Find $|f(0)|$ given $|f(z)|$ on boundary of unit disk This is from a previous qual exam in Analysis:
Suppose $f(z)$ is a non-vanishing analytic function on $D=\{z: |z|<1\}$ and continuous on $\overline{D}$. Suppose that $|f(e^{2\pi it})|=e^{t(1-t)}$ for $t \in [0,1]$, find $|f(0)|$. 
I have tried the maximum and minimum modulus principles, but both only give an inequality for $|f(0)|$, namely, $1 < |f(0)|<e^{\frac{1}{4}}$. I have no clue how to proceed from there. 

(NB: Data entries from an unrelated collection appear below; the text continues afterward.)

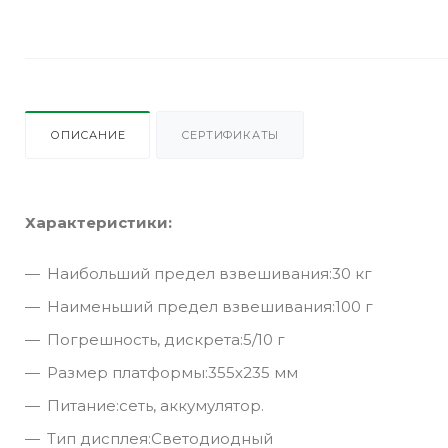
ОПИСАНИЕ
СЕРТИФИКАТЫ
Характеристики:
Наибольший предел взвешивания:30 кг
Наименьший предел взвешивания:100 г
Погрешность, дискрета:5/10 г
Размер платформы:355х235 мм
Питание:сеть, аккумулятор.
Тип дисплея:Светодиодный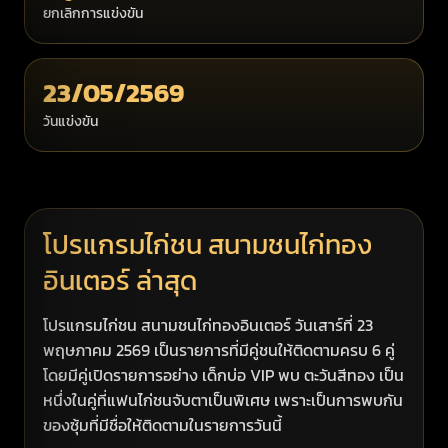
ยกเลิกการแข่งขัน
23/05/2569
วันแข่งขัน
โปรแกรมไก่ชน สนามชนไก่ทอง
อินเตอร์ ล่าสุด
โปรแกรมไก่ชน สนามชนไก่ทองอินเตอร์ วันเสาร์ที่ 23
พฤษภาคม 2569 เป็นรายการที่มีคู่ชนให้ติดตามครบ 6 คู่
โดยมีคู่เปิดรายการอย่าง เด็กบ่อ VIP พบ ตะวันสีทอง เป็น
หนึ่งในคู่ที่แฟนไก่ชนจับตาเป็นพิเศษ เพราะเป็นการพบกัน
ของซุ้มที่มีชื่อให้ติดตามในรายการวันนี้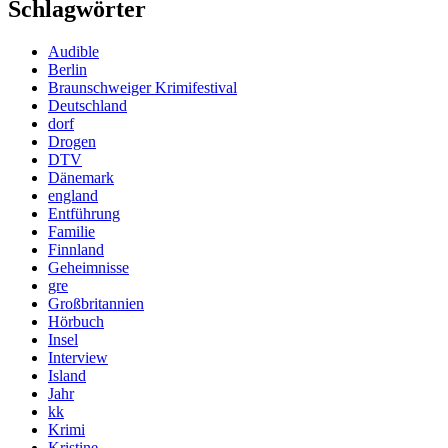
Schlagwörter
Audible
Berlin
Braunschweiger Krimifestival
Deutschland
dorf
Drogen
DTV
Dänemark
england
Entführung
Familie
Finnland
Geheimnisse
gre
Großbritannien
Hörbuch
Insel
Interview
Island
Jahr
kk
Krimi
Kristine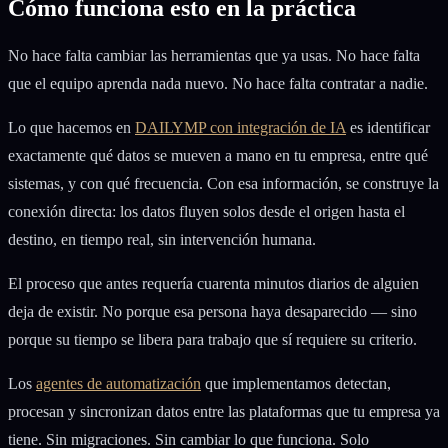
Cómo funciona esto en la práctica
No hace falta cambiar las herramientas que ya usas. No hace falta
que el equipo aprenda nada nuevo. No hace falta contratar a nadie.
Lo que hacemos en
DAILYMP con integración de IA
es identificar
exactamente qué datos se mueven a mano en tu empresa, entre qué
sistemas, y con qué frecuencia. Con esa información, se construye la
conexión directa: los datos fluyen solos desde el origen hasta el
destino, en tiempo real, sin intervención humana.
El proceso que antes requería cuarenta minutos diarios de alguien
deja de existir. No porque esa persona haya desaparecido — sino
porque su tiempo se libera para trabajo que sí requiere su criterio.
Los
agentes de automatización
que implementamos detectan,
procesan y sincronizan datos entre las plataformas que tu empresa ya
tiene. Sin migraciones. Sin cambiar lo que funciona. Solo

 A: Because $f(z)$ is non-zero in $D$ (which is simple-connected), the log of $f(z)$ is well defined and analytic in $D$. Define $g(z):=\ln(f(z)) = \ln(|f(z)|)+i\phi(z)$. We apply Cauchy's theorem to $g(z)$ to get $g(0)=\ln(|f(0)|)+i\phi(0)$:
$$ \begin{align}
g(0) = \ln(|f(0)|)+i\phi(0) &= \frac{1}{2\pi i}\int_{\partial D}\left(\frac{\ln(|f(z)|)}{z}+i\frac{\phi(z)}{z}\right)\,dz \\
&=\int_0^1t(1-t)\,dt+i\int_0^1\phi(e^{2\pi it})dt.
\end{align}$$
The real part of this equation gives:
$$ \ln(|f(0)|) =   \int_0^1t(1-t)\,dt = \frac{1}{6}.$$
So $|f(0)|=e^{1/6}$
A: I haven't thought about this very long, and this probably won't work, but the statement of the problem leads me to suspect that the conditions are strong enough to argue that $g(z)=|f(z)|$ is analytic inside the disk.  If this is true, you can use the Cauchy integral formula to get $g(0)=|f(0)|$.  I think that the result would be something like
$$ |f(0)| = \int_0^1 e^{t(1-t)} dt $$
which should be expressible using $\text{erf}(z)$.  Of course, this is predicated on a huge assumption that I haven't bothered to think through!